Chemical process for making wood pulp

Soda pulping is a chemical process for making wood pulp with sodium hydroxide as the cooking chemical. In the Soda-AQ process, anthraquinone (AQ) may be used as a pulping additive to decrease the carbohydrate degradation. The soda process gives pulp with lower tear strength than other chemical pulping processes (sulfite process and kraft process), but has still limited use for easily pulped materials like straw and some hardwoods.

==History==
A precursor to the soda pulping process was the paper making process developed by Matthias Koops in 1801 which involved washing wood shavings in limewater, adding soda crystals and then boiling the mixture. Soda pulping was one of the first chemical pulping methods and was invented in 1851 by Burgess (United States) and Watts (England). In France in 1852 Coupier and Mellier patented a soda process based on an 1851 invention the patent of which preceded that of Watt and Burgess, which was filed in 1854. The first mill was started in 1866 in the USA. In 1865 they patented a method for recovery of the cooking liquors by incineration of the spent liquor. Many of the early soda mills converted to kraft mills once it was discovered.

==Production==
Around 5%-10% of paper production worldwide is produced from agricultural crops, valuing agricultural paper production at between $5 billion and $10 billion. The most notable of these agricultural crops are wheat straw and bagasse. Using agricultural crops rather than wood has the added advantage of reducing deforestation.

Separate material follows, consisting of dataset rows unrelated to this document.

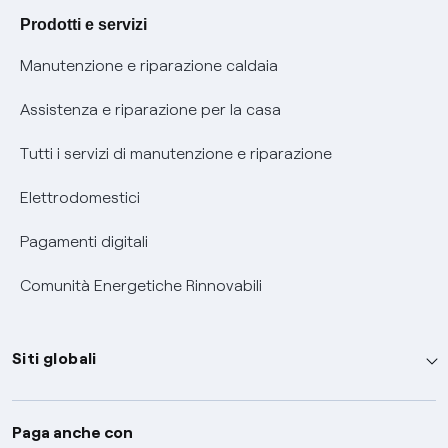
Agevolazione utenti con disabilità per offerte Fibra
Prodotti e servizi
Informativa RAEE
Manutenzione e riparazione caldaia
Assistenza e riparazione per la casa
Tutti i servizi di manutenzione e riparazione
Elettrodomestici
Pagamenti digitali
Comunità Energetiche Rinnovabili
Siti globali
Enel Group
Paga anche con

Due to the ease with which bagasse can be chemically pulped, bagasse requires less bleaching chemicals than wood pulp to achieve a bright, white sheet of paper.

Most chemical bagasse pulp mills concentrate the spent reaction chemicals and combust them to power the paper-mills and to recover the reaction chemicals.

===As solution for silicate scaling===
Many grasses, bagasse, bamboo and some tropical hardwoods contain much silicates that may cause sodium aluminum silicate scales. Moderate amounts of silicates can be controlled with purging lime mud or lime kiln ash. Silicate removal from green liquor in a soda mill can be achieved by lowering the pH of the liquor with CO_{2}-containing flue gases from the lime kiln or other sources. No commercial silicate removal system is available for the kraft process, but it can handle the small amounts of silicates from northern woods.